長谷川診療所院長として、認知症の診療を行っている老年精神専門医の長谷川洋さん。1970年代に「長谷川式認知症スケール」を開発し、認知症診療の第一人者として、認知症への理解を広げることに尽力された父長谷川和夫さんは2017年に自ら認知症であることを公表。2021年にご逝去されました、今回は、離れて暮らす親が認知症になったときに家族としてできることについて長谷川洋さんにご家族としてのご自身のご経験も踏まえてお話をお聞きしました。
精神保健指定医、日本老年精神医学会専門医、日本精神神経学会専門医。
1995年聖マリアンナ医科大学卒業、同大学神経精神科入局。2003年より同大学東横病院精神科主任医長として勤務。2006年より長谷川診療所を開院。。2000年日本生物学的精神医学会国際学会発表奨励賞を受賞。現在、聖マリアンナ医科大学非常勤講師、東京医療学院大学非常勤講師、川崎市精神科医会監事、神奈川県精神神経科診療所協会副会長。
著書に「よくわかる高齢者の認知症とうつ病」長谷川和夫氏と共著【中央法規】、「認知症のケアマネジメント」石川進氏と共著【中央法規】がある。
子どもだから必ず親の介護をやらなきゃいけないんだという風に思いすぎない
―――離れて暮らす親が認知症になったとき、実家が遠いと帰省するのに交通費がかかりますし、平日は仕事をしながら、週末に帰省して身の回りのことを手伝う生活は心身の疲労も大きくなります。また、認知症の症状によるトラブルが生じてくると心配が増えてきて、何かあったときにすぐ帰省できないことへのジレンマを感じるという声もお聞きします。家族としてどのようにサポートしたらいいのでしょうか?

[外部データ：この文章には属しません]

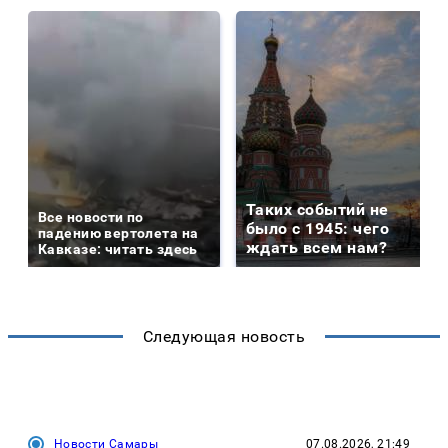
Таких событий не
Все новости по
было с 1945: чего
падению вертолета на
ждать всем нам?
Кавказе: читать здесь
Следующая новость
Новости Самары
07.08.2026, 21:49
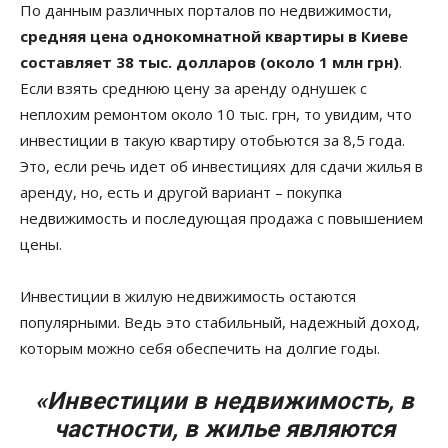
По данным различных порталов по недвижимости,
средняя цена однокомнатной квартиры в Киеве
составляет 38 тыс. долларов (около 1 млн грн)
.
Если взять среднюю цену за аренду однушек с
неплохим ремонтом около 10 тыс. грн, то увидим, что
инвестиции в такую квартиру отобьются за 8,5 года.
Это, если речь идет об инвестициях для сдачи жилья в
аренду, но, есть и другой вариант – покупка
недвижимость и последующая продажа с повышением
цены.
Инвестиции в жилую недвижимость остаются
популярными. Ведь это стабильный, надежный доход,
которым можно себя обеспечить на долгие годы.
«Инвестиции в недвижимость, в
частности, в жилье являются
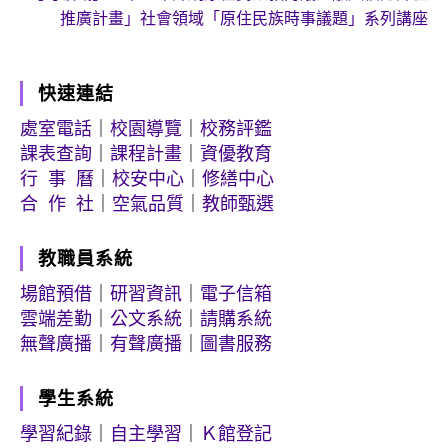
推廣計畫」社會領域「原住民族時事議題」系列講座
快速連結
處室電話
｜
校園導覽
｜
校務評鑑
課表查詢
｜
課程計畫
｜
資優教育
行 事 曆
｜
校安中心
｜
修繕中心
合 作 社
｜
空氣品質
｜
教師甄選
教職員系統
場館預借
｜
研習資訊
｜
電子信箱
雲端差勤
｜
公文系統
｜
請購系統
無聲廣播
｜
有聲廣播
｜
圖書服務
學生系統
學習紀錄
｜
自主學習
｜
Ｋ館登記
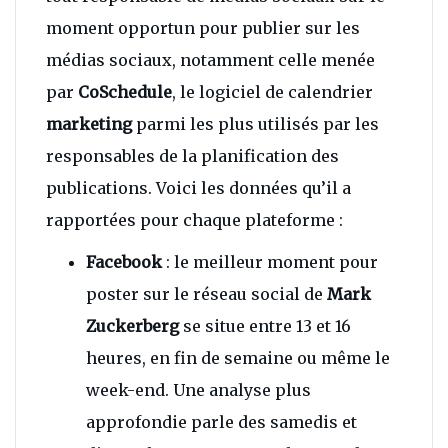
moment opportun pour publier sur les
médias sociaux, notamment celle menée
par
CoSchedule
, le logiciel de calendrier
marketing
parmi les plus utilisés par les
responsables de la planification des
publications. Voici les données qu’il a
rapportées pour chaque plateforme :
Facebook
: le meilleur moment pour
poster sur le réseau social de
Mark
Zuckerberg
se situe entre 13 et 16
heures, en fin de semaine ou même le
week-end. Une analyse plus
approfondie parle des samedis et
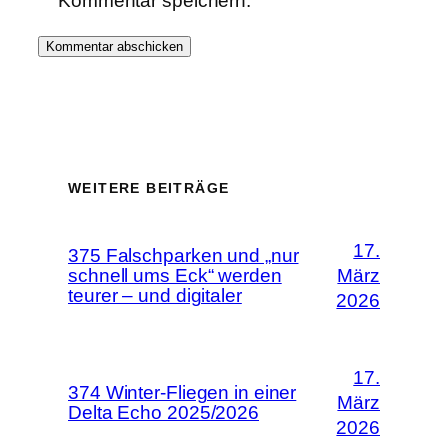
Kommentar speichern.
WEITERE BEITRÄGE
17.
375 Falschparken und „nur
schnell ums Eck“ werden
März
teurer – und digitaler
2026
17.
374 Winter-Fliegen in einer
März
Delta Echo 2025/2026
2026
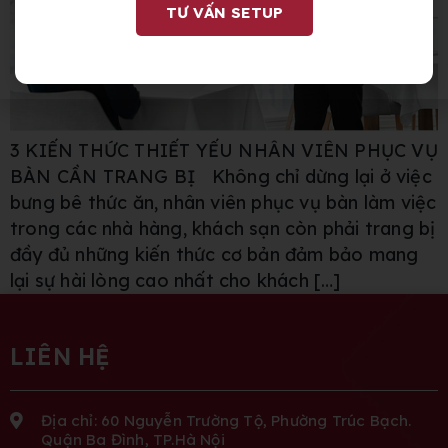
TƯ VẤN SETUP
3 KIẾN THỨC THIẾT YẾU NHÂN VIÊN PHỤC VỤ
BÀN CẦN TRANG BỊ Không chỉ dừng lại ở việc
bưng bê thức ăn, nhân viên phục vụ bàn làm việc
trong các nhà hàng, khách sạn còn phải trang bị
đầy đủ những kiến thức cơ bản đảm bảo mang
lại sự hài lòng cao nhất cho khách […]
LIÊN HỆ
Địa chỉ: 60 Nguyễn Trường Tộ, Phường Trúc Bạch.
Quận Ba Đình, TP.Hà Nội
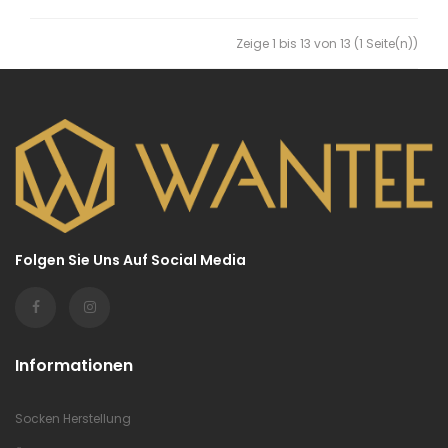
Zeige 1 bis 13 von 13 (1 Seite(n))
Folgen Sie Uns Auf Social Media
Informationen
Socken Herstellung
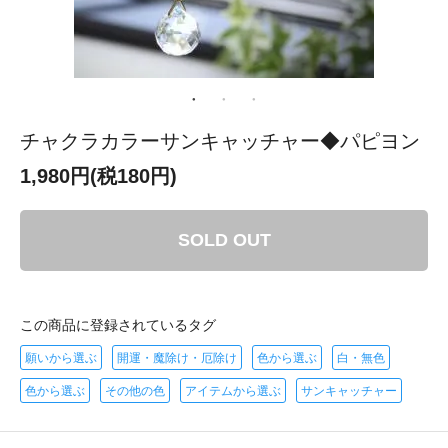
チャクラカラーサンキャッチャー◆パピヨン
1,980円(税180円)
SOLD OUT
この商品に登録されているタグ
願いから選ぶ
開運・魔除け・厄除け
色から選ぶ
白・無色
色から選ぶ
その他の色
アイテムから選ぶ
サンキャッチャー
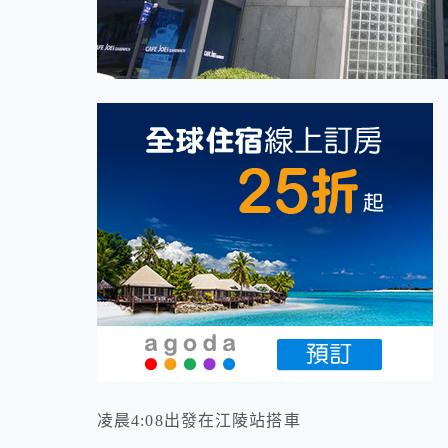
凌晨4:08出發在江陵站搭車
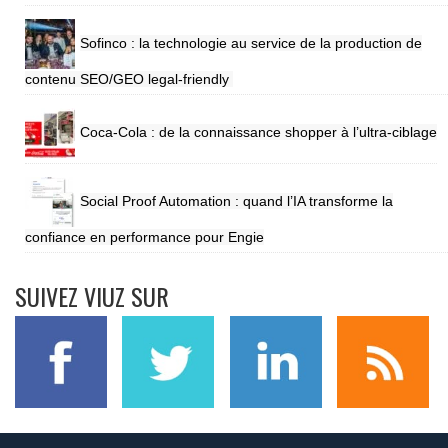
Sofinco : la technologie au service de la production de
contenu SEO/GEO legal-friendly
Coca-Cola : de la connaissance shopper à l’ultra-ciblage
Social Proof Automation : quand l’IA transforme la
confiance en performance pour Engie
SUIVEZ VIUZ SUR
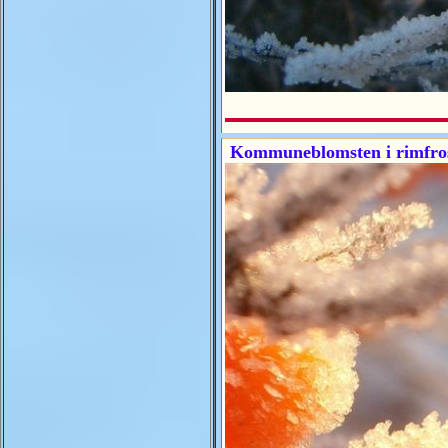
Kommuneblomsten i rimfro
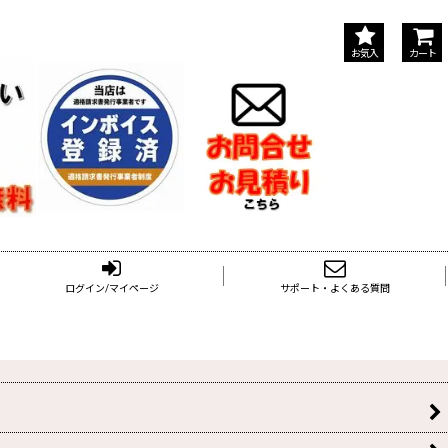
お気入
カート
ログイン/マイページ
サポート・よくある質問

日々診察していて、遠距離で介護されている方からご相談を受けることがあるのですが、これは認知症に限らず他のご病気の時もそうかもしれないですけれど、まずは「認知症になったから全面的に協力しないといけない」という風に思いすぎなくてもいいのかなと思います。
特にお互いの住まいが遠距離の場合、介護が始まるまではあまり会う機会がなかったかもしれませんし、それぞれの生活があります。お仕事を一生懸命頑張られている方もいらっしゃるでしょうし、お子さんを育てていらっしゃる方もいらっしゃるでしょうし、配偶者の親のサポートをしないといけないという方もいらっしゃると思います。それに、皆さんそれぞれ親御さんとのいままでの関係性があると思うんですよね。抱えている事情や生活状況は様々だと思います。
介護者が健康であること、ゆとりがあることが介護を続けていく上では大切だと思うんです。今の日常生活のスケジュールの中では頻繁に帰省して身の回りのことを手伝うことが難しい場合には頑張りすぎないでいただきたいです。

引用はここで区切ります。